Retired CPS officer Kathy Macdonald said that she remembers the early days. Before completing her 25-year career in the mid-2010s, she worked on the crime prevention unit, where she said her interest in cybersecurity began. 

“In the early 2000s, people were just starting to buy computers and get access to the Internet,” said Macdonald. 

“At least a few times a week, we were dealing with all sorts of new scams, cons, exploits, and hacks, and viruses that were happening on the Internet.”

This experience taught her many valuable lessons and kick-started her passion for cybercrime prevention. As the founder of Global Cyber Security Courses Inc. and an instructor at the Canadian Criminal Justice Academy, she has shifted her career to teaching what she has learned to aspiring officers.

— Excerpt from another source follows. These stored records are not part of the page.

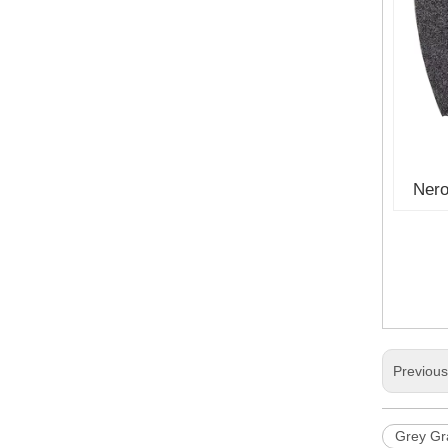
Nero
Previou
Grey Gra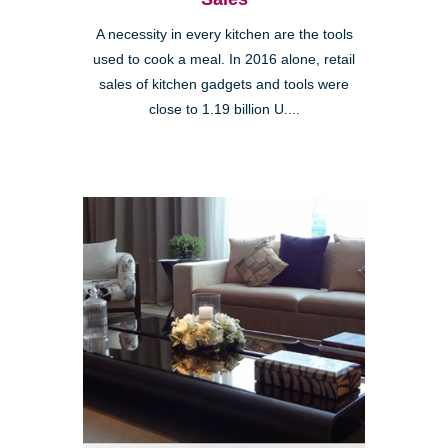
A necessity in every kitchen are the tools
used to cook a meal. In 2016 alone, retail
sales of kitchen gadgets and tools were
close to 1.19 billion U....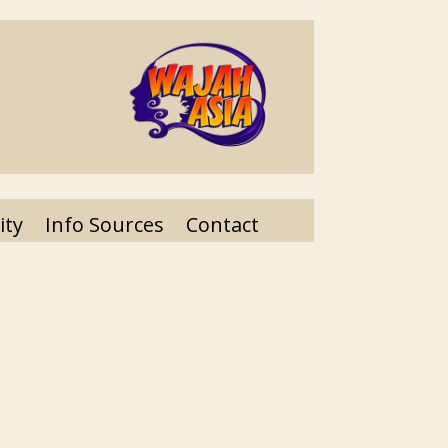
ity
Info Sources
Contact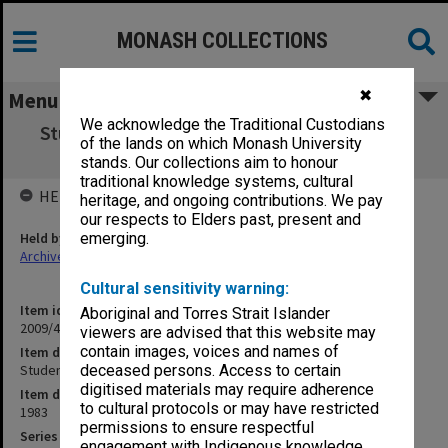
MONASH COLLECTIONS
✖
Menu
We acknowledge the Traditional Custodians
Student Theatre Committee Annual Report
of the lands on which Monash University
1983
stands. Our collections aim to honour
traditional knowledge systems, cultural
HELD BY
heritage, and ongoing contributions. We pay
our respects to Elders past, present and
Held by
emerging.
Archives
Cultural sensitivity warning:
Item identifier
Aboriginal and Torres Strait Islander
2009/41 Item 68
viewers are advised that this website may
contain images, voices and names of
Item description
Student Theatre Committee Annual Report 1983
deceased persons. Access to certain
digitised materials may require adherence
Item date
to cultural protocols or may have restricted
1983
permissions to ensure respectful
Series
engagement with Indigenous knowledge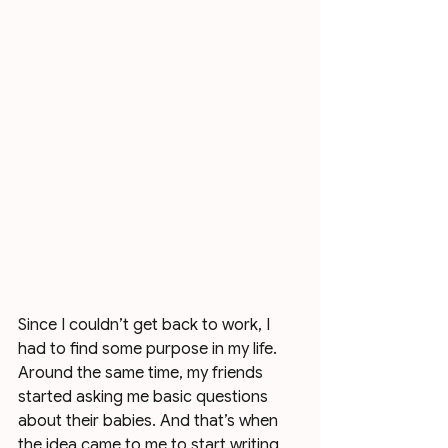
Since I couldn’t get back to work, I 
had to find some purpose in my life. 
Around the same time, my friends 
started asking me basic questions 
about their babies. And that’s when 
the idea came to me to start writing 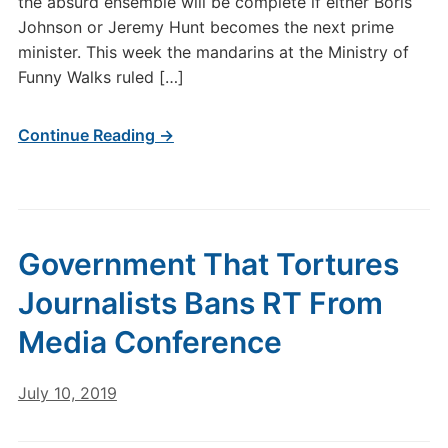
the absurd ensemble will be complete if either Boris
Johnson or Jeremy Hunt becomes the next prime
minister. This week the mandarins at the Ministry of
Funny Walks ruled […]
Continue Reading →
Government That Tortures
Journalists Bans RT From
Media Conference
July 10, 2019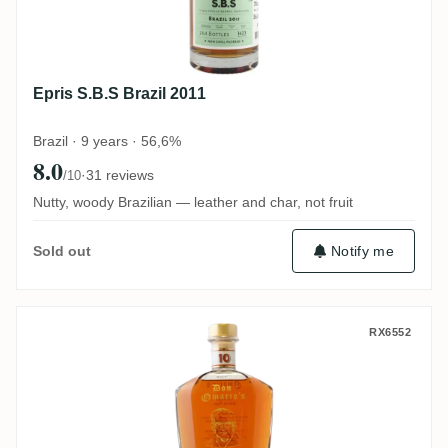
Epris S.B.S Brazil 2011
Brazil · 9 years · 56,6%
8.0
·
31 reviews
/10
Nutty, woody Brazilian — leather and char, not fruit
Notify me
Sold out
Travellers Don Omario's Vintage
RX6552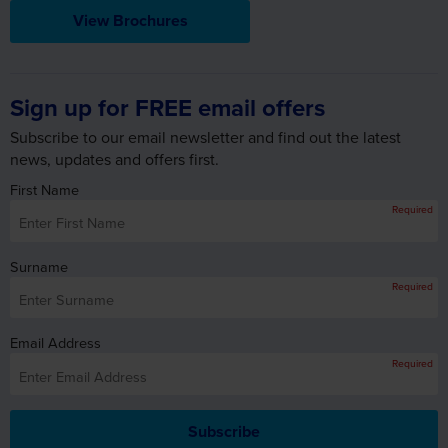
Sign up for FREE email offers
Subscribe to our email newsletter and find out the latest
news, updates and offers first.
First Name
Required
Surname
Required
Email Address
Required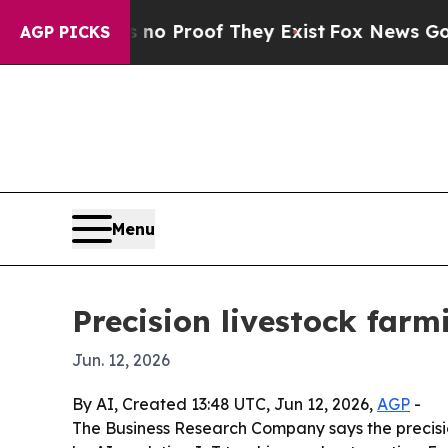
 Offers no Proof They Exist
Fox News Goes Quiet
AGP PICKS
Menu
Precision livestock farm
Jun. 12, 2026
By AI, Created 13:48 UTC, Jun 12, 2026,
AGP
-
The Business Research Company says the precision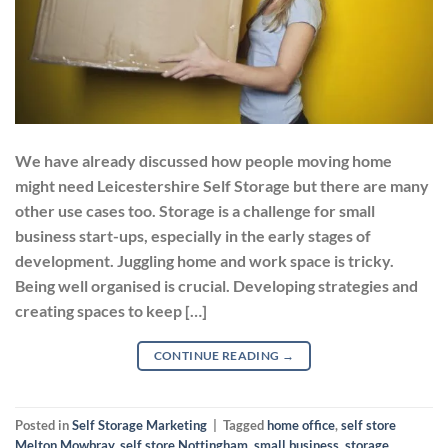
We have already discussed how people moving home
might need Leicestershire Self Storage but there are many
other use cases too. Storage is a challenge for small
business start-ups, especially in the early stages of
development. Juggling home and work space is tricky.
Being well organised is crucial. Developing strategies and
creating spaces to keep […]
CONTINUE READING
→
Posted in
Self Storage Marketing
|
Tagged
home office
,
self store
Melton Mowbray
,
self store Nottingham
,
small business
,
storage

Macdonald said that a pattern persists today compared to the early days of personal technology. She said that it starts when new software is created — often marketed as something that will “make our lives happier, healthier, and safer” — and used by consumers, unbeknownst to the potential of bad actors. 

“There’s a whole other group of people that test the technology, looking for vulnerabilities, and they exploit it when they can,” she said. 

Whether these cybercrimes are personal, financial, or political in nature, she said that the companies behind the software used by fraudsters have time and again faced pressure to change their policies, which usually prompts the government to do the same. 

Such was the case in 2015 when Alberta’s Education Act was amended to require all students to “refrain from, report, and not tolerate bullying or bullying behaviours towards others in the school…or by electronic means.”

Macdonald referenced this incident as an example that she does not see as having made a significant difference to the persistence of cyberbullying. Sometimes, she said, lawsuits — like one from earlier this month, which found Meta liable for social media addiction — follow policy changes.

Whether lawsuits will arise in the future regarding OpenAI and personal privacy concerns, Macdonald said, the pattern she has identified shows minimal likelihood that this will deter AI-driven cybercrime. 

“When you talk about AI, you talk about ChatGPT, and it’s going to be exactly the same thing over and over again,” she said. 

“The fraudsters, they’ve embraced it.”

What makes AI-driven cybercrimes more invasive is fraudsters’ ability to use the platform to personalize their attacks by including vulnerable details an individual has shared with a chatbot, explained Macdonald.

“Anybody that has criminal intent, or that has the intent to financially gain or take revenge on us or abuse us in some way, they really don’t care about the patches and the policy and the police warnings and the laws and such,” she said. 

“They have embraced AI, and it has enabled them to craft and tailor very believable tactics and techniques against us, and really specifically they target our state of mind.”

To combat this, Macdonald emphasized the importance of the public taking online security into their own hands. She summarized her recommendations as trusting your intuition and being rational, skeptical, and kind. 

“AI doesn’t have emotions, and so being kind is very much a human emotion, and it’s got some morality there,” she said. 

“When you see something that’s floating around the Internet, or you see a photo that looks like it’s been morphed, or you hear a voice that’s been cloned — some sort of AI that’s been used to deceive and manipulate. Tell that person, find them and tell them, even if you don’t know them, take the extra time.”

“That’s being kind on the Internet in this day and age.”